Probability of HIV

Question

There is a new home test kit for HIV detection. This test kit is known to be 99% accurate (ie. its specificity and sensitivity are both 99%.) Which of the following statements are correct?

(I) Among those with HIV, roughly 1% tests negative.

(II) Among those who test negative, roughly 1% has HIV.

My guess is that only (I) is correct. (Sensitivity is the probability of positive result given that you have HIV. Specificity is probability of negative result given no HIV). Besides, for (I) is there a difference between "roughly 1% tests negative" and "roughly 1% chance of testing negative" ?

Answer 1

You are correct. Option I follows from the definition of accuracy.

For Option II, there is a counterexample, assume that $99.99\%$ of the population has HIV. Then $1 \%$ of those with HIV will test negative , and $99 \%$ of those without HIV will test negative.

Thus, $0.9999 \%$ of the population will have HIV and test negative, while $0.0099 \%$ of the population will not have HIV and test negative. So among those who test negative, more than half will have HIV. Thus Option II is incorrect.
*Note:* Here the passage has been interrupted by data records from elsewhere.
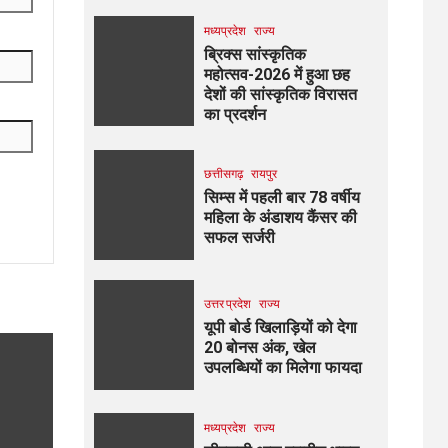
मध्यप्रदेश
राज्य
ब्रिक्स सांस्कृतिक
महोत्सव-2026 में हुआ छह
देशों की सांस्कृतिक विरासत
का प्रदर्शन
छत्तीसगढ़
रायपुर
सिम्स में पहली बार 78 वर्षीय
महिला के अंडाशय कैंसर की
सफल सर्जरी
उत्तर प्रदेश
राज्य
यूपी बोर्ड खिलाड़ियों को देगा
20 बोनस अंक, खेल
उपलब्धियों का मिलेगा फायदा
मध्यप्रदेश
राज्य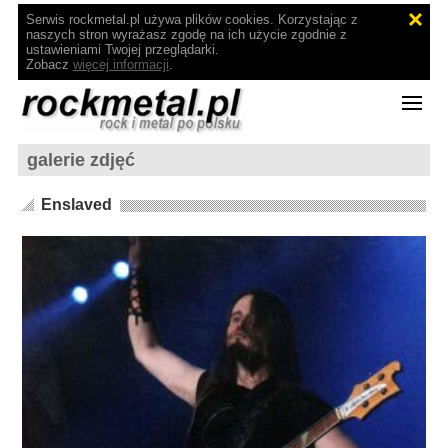
Serwis rockmetal.pl używa plików cookies. Korzystając z
naszych stron wyrażasz zgodę na ich użycie zgodnie z
ustawieniami Twojej przeglądarki.
Zobacz
więcej informacji
.
galerie zdjęć
Enslaved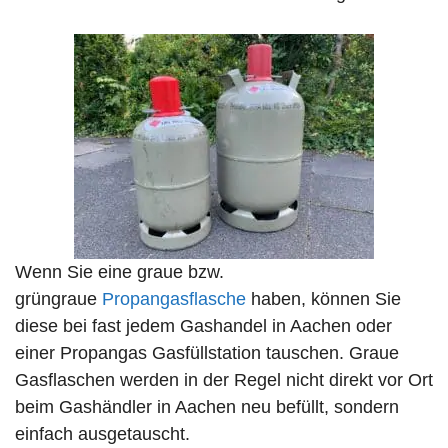
Wenn Sie eine graue bzw.
grüngraue
Propangasflasche
haben, können Sie
diese bei fast jedem Gashandel in Aachen oder
einer Propangas Gasfüllstation tauschen. Graue
Gasflaschen werden in der Regel nicht direkt vor Ort
beim Gashändler in Aachen neu befüllt, sondern
einfach ausgetauscht.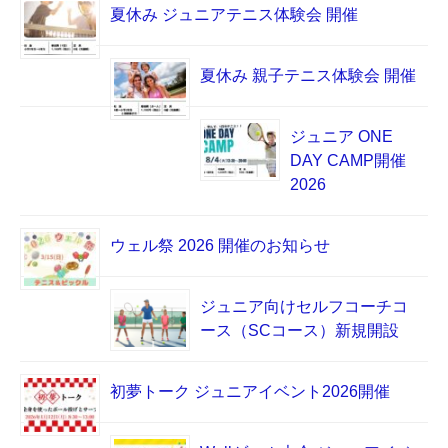
夏休み ジュニアテニス体験会 開催
夏休み 親子テニス体験会 開催
ジュニア ONE
DAY CAMP開催
2026
ウェル祭 2026 開催のお知らせ
ジュニア向けセルフコーチコ
ース（SCコース）新規開設
初夢トーク ジュニアイベント2026開催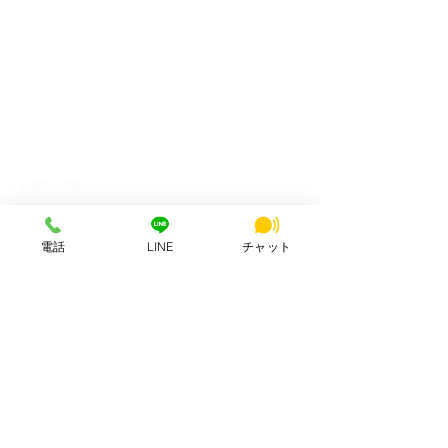
HSビル・ワーキングスペース
所在地：奈良県奈良市西大寺北町1丁目2-4 ハッピースクールビル
アクセス：近鉄大和西大寺駅から徒歩4分
営業時間：平日・土日祝 8:00〜23:00
連絡先：0742-51-7830
Mail：
hsbuild.m@gmail.com
​運営会社 FULMiRA Japan 合同会社
お支払い方法
PayPay、auPay、クレジット、現金
ApplePay, GooglePay、コンビニ決済
公式SNS
電話
LINE
チャット
サポート
利用規約
プライバシーポリシー
問い合わせ
特定商取引法に基づく表記
サービス定義の補足情報
A2Aマスター（総合案内)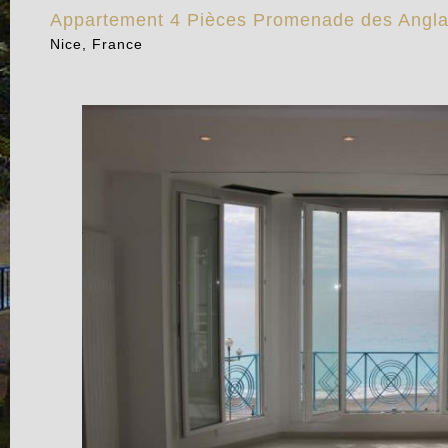
Appartement 4 Pièces Promenade des Angla
Nice, France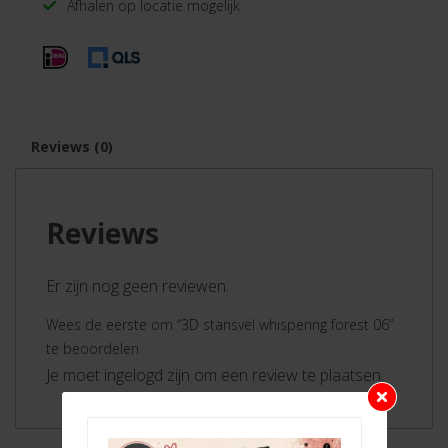
Afhalen op locatie mogelijk
Reviews (0)
Reviews
Er zijn nog geen reviewen.
Wees de eerste om “3D stansvel whispering forest 06”
te beoordelen
Je moet ingelogd zijn om een review te plaatsen.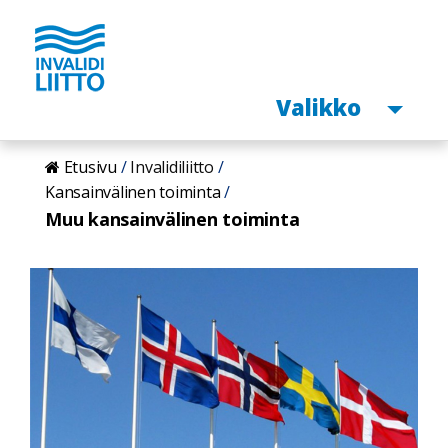
Avaa
Valikko
Hyppää
Etusivu
Invalidiliitto
pääsisältöön
Kansainvälinen toiminta
Muu kansainvälinen toiminta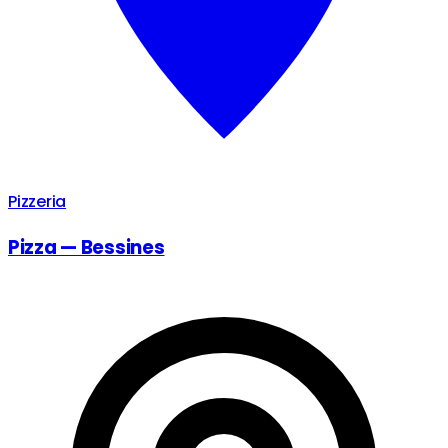
Pizzeria
Pizza — Bessines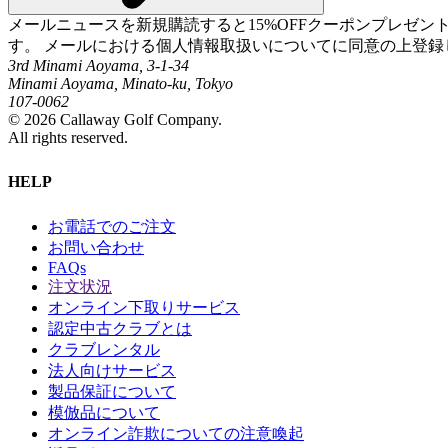
メールニュースを新規購読すると15%OFFクーポンプレゼ
す。 メールにおける個人情報取扱いについてに同意の上登録
3rd Minami Aoyama, 3-1-34
Minami Aoyama, Minato-ku, Tokyo
107-0062
©
2026
Callaway Golf Company.
All rights reserved.
HELP
お電話でのご注文
お問い合わせ
FAQs
注文状況
オンライン下取りサービス
認定中古クラブとは
クラブレンタル
法人向けサービス
製品保証について
模倣品について
オンライン詐欺についての注意喚起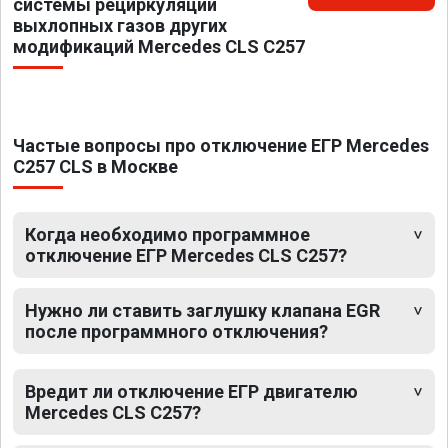
системы рециркуляции
выхлопных газов других
модификаций Mercedes CLS C257
Частые вопросы про отключение ЕГР Mercedes
C257 CLS в Москве
Когда необходимо программное
отключение ЕГР Mercedes CLS C257?
Нужно ли ставить заглушку клапана EGR
после программного отключения?
Вредит ли отключение ЕГР двигателю
Mercedes CLS C257?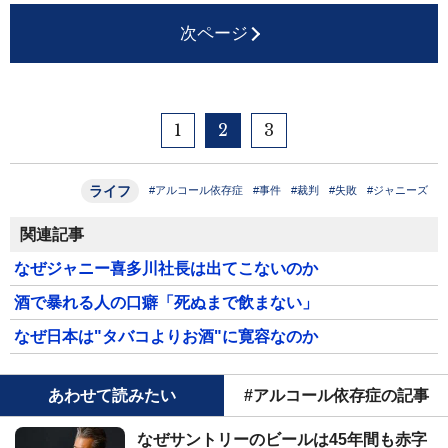
次ページ
1
2
3
ライフ
#アルコール依存症
#事件
#裁判
#失敗
#ジャニーズ
関連記事
なぜジャニー喜多川社長は出てこないのか
酒で暴れる人の口癖「死ぬまで飲まない」
なぜ日本は"タバコよりお酒"に寛容なのか
あわせて読みたい
#アルコール依存症の記事
なぜサントリーのビールは45年間も赤字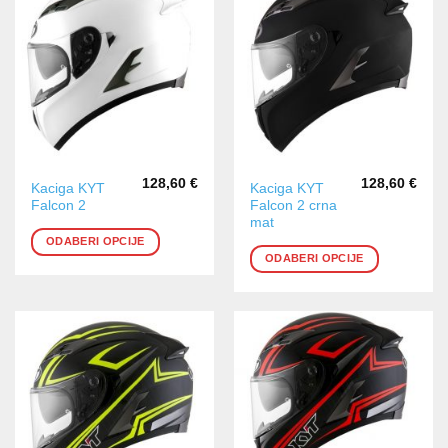
128,60
€
128,60
€
Ovaj
Ovaj
Kaciga KYT
Kaciga KYT
Falcon 2
Falcon 2 crna
proizvod
proizvod
mat
ima
ima
ODABERI OPCIJE
više
više
ODABERI OPCIJE
varijanti.
varijanti.
Opcije
Opcije
se
se
mogu
mogu
odabrati
odabrati
na
na
stranici
stranici
proizvoda
proizvoda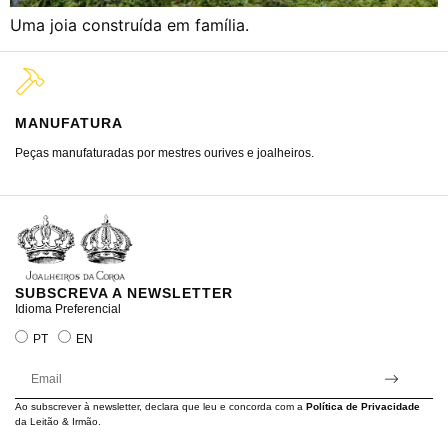
Uma joia construída em família.
MANUFATURA
M
Peças manufaturadas por mestres ourives e joalheiros.
Jo
ra
SUBSCREVA A NEWSLETTER
Idioma Preferencial
PT
EN
Ao subscrever à newsletter, declara que leu e concorda com a
Política de Privacidade
da Leitão & Irmão.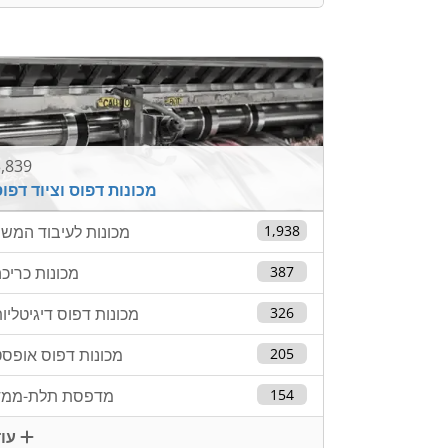
,839
מכונות דפוס וציוד דפו
1,938
מכונות לעיבוד המש
387
מכונות כריכ
326
מכונות דפוס דיגיטליו
205
מכונות דפוס אופס
154
מדפסת תלת-ממד
עוד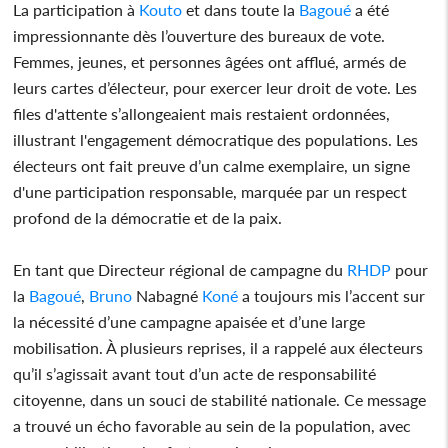
La participation à
Kouto
et dans toute la
Bagoué
a été
impressionnante dès l’ouverture des bureaux de vote.
Femmes, jeunes, et personnes âgées ont afflué, armés de
leurs cartes d’électeur, pour exercer leur droit de vote. Les
files d'attente s’allongeaient mais restaient ordonnées,
illustrant l'engagement démocratique des populations. Les
électeurs ont fait preuve d’un calme exemplaire, un signe
d'une participation responsable, marquée par un respect
profond de la démocratie et de la paix.
En tant que Directeur régional de campagne du
RHDP
pour
la
Bagoué
,
Bruno
Nabagné
Koné
a toujours mis l’accent sur
la nécessité d’une campagne apaisée et d’une large
mobilisation. À plusieurs reprises, il a rappelé aux électeurs
qu’il s’agissait avant tout d’un acte de responsabilité
citoyenne, dans un souci de stabilité nationale. Ce message
a trouvé un écho favorable au sein de la population, avec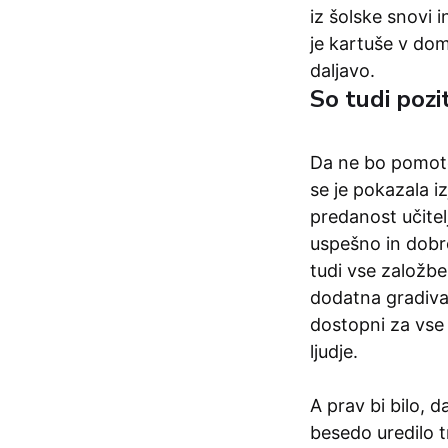
iz šolske snovi 
je kartuše v do
daljavo.
So tudi poz
Da ne bo pomote,
se je pokazala i
predanost učitel
uspešno in dobr
tudi vse založbe
dodatna gradiva 
dostopni za vse 
ljudje.
A prav bi bilo, d
besedo uredilo t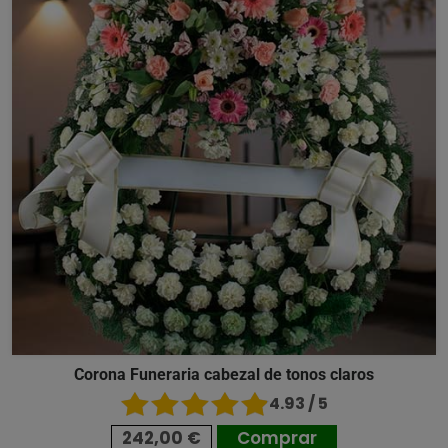
Corona Funeraria cabezal de tonos claros
4.93 / 5
242,00 €
Comprar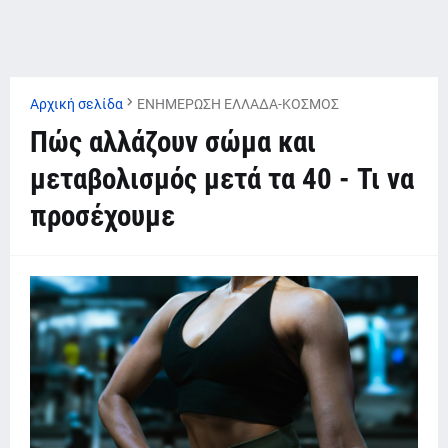
Αρχική σελίδα
ΕΝΗΜΕΡΩΣΗ ΕΛΛΑΔΑ-ΚΟΣΜΟΣ
Πώς αλλάζουν σώμα και
μεταβολισμός μετά τα 40 - Τι να
προσέχουμε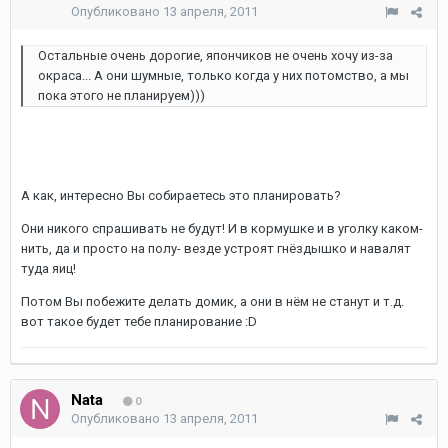
Опубликовано
13 апреля, 2011
Остальные очень дорогие, япончиков не очень хочу из-за
окраса... А они шумные, только когда у них потомство, а мы
пока этого не планируем)))
А как, интересно Вы собираетесь это планировать?
Они никого спрашивать не будут! И в кормушке и в уголку каком-
нить, да и просто на полу- везде устроят гнёздышко и навалят
туда яиц!
Потом Вы побежите делать домик, а они в нём не станут и т.д.
вот такое будет тебе планирование :D
Nata
0
Опубликовано
13 апреля, 2011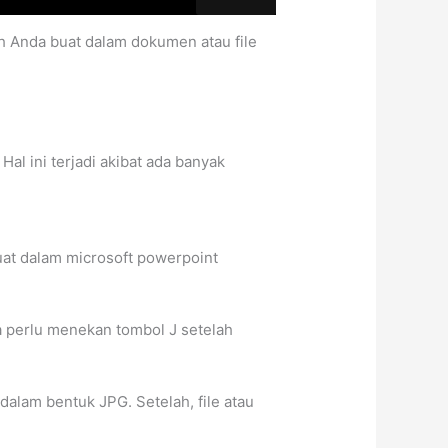
h Anda buat dalam dokumen atau file
al ini terjadi akibat ada banyak
uat dalam microsoft powerpoint
 perlu menekan tombol J setelah
alam bentuk JPG. Setelah, file atau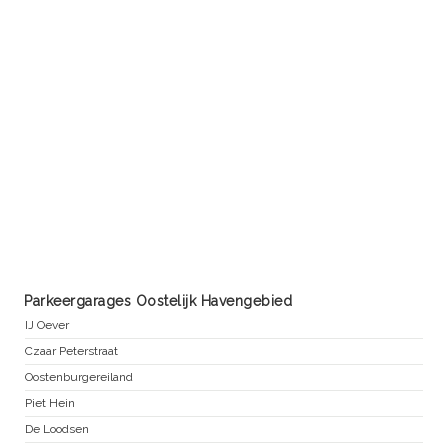
Parkeergarages Oostelijk Havengebied
IJ Oever
Czaar Peterstraat
Oostenburgereiland
Piet Hein
De Loodsen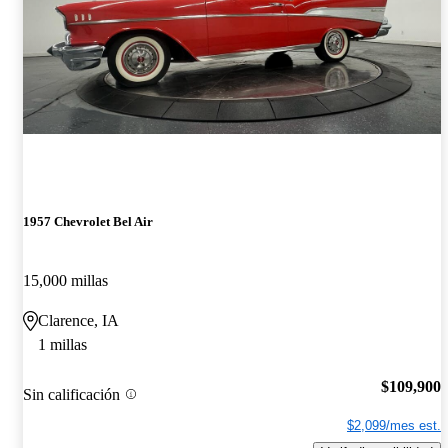
1957 Chevrolet Bel Air
15,000 millas
Clarence, IA
1 millas
$109,900
Sin calificación
$2,099/mes est.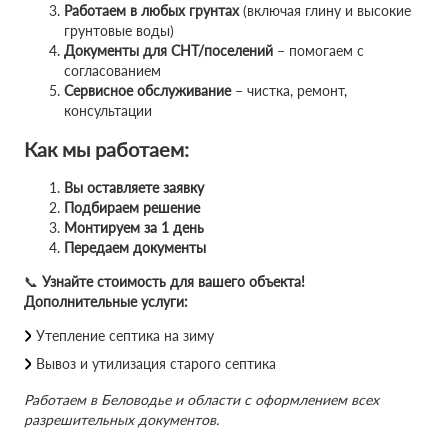
Работаем в любых грунтах
(включая глину и высокие
грунтовые воды)
Документы для СНТ/поселений
– помогаем с
согласованием
Сервисное обслуживание
– чистка, ремонт,
консультации
Как мы работаем:
Вы оставляете заявку
Подбираем решение
Монтируем за 1 день
Передаем документы
📞
Узнайте стоимость для вашего объекта!
Дополнительные услуги:
Утепление септика на зиму
Вывоз и утилизация старого септика
Работаем в Беловодье и области с оформлением всех
разрешительных документов.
Indeed, for Option II to be true the population of people who have HIV must be the same as those that dont.

Only Option I is correct.

Answer 2

This test kit is known to be 99% accurate (ie. its specificity and sensitivity are both 99%.)

Then we have $\mathsf P(T\mid H)=0.99$, and $\mathsf P(\neg T\mid \neg H)=0.99$

Directly: $\mathsf P(\neg T\mid H)=0.01$, so the first claim is okay.

Bayes' Rule: $\mathsf P(H\mid \neg T) = \dfrac{p~\mathsf P(\neg T\mid H)}{p~\mathsf P(\neg T\mid H)+(1-p)~\mathsf P(\neg T\mid \neg H)} = \dfrac{p}{99-98p}$ where $p$ is the probability of having HIV.   For the second claim to be true we would require half the population to have HIV.   So the second claim is unlikely. $$p=\frac{99~\mathsf P(H\mid \neg T)}{1+98~\mathsf P(H\mid\neg T)} =\dfrac{99\cdot 0.01}{1+98\cdot 0.01} = \dfrac{1}{2}$$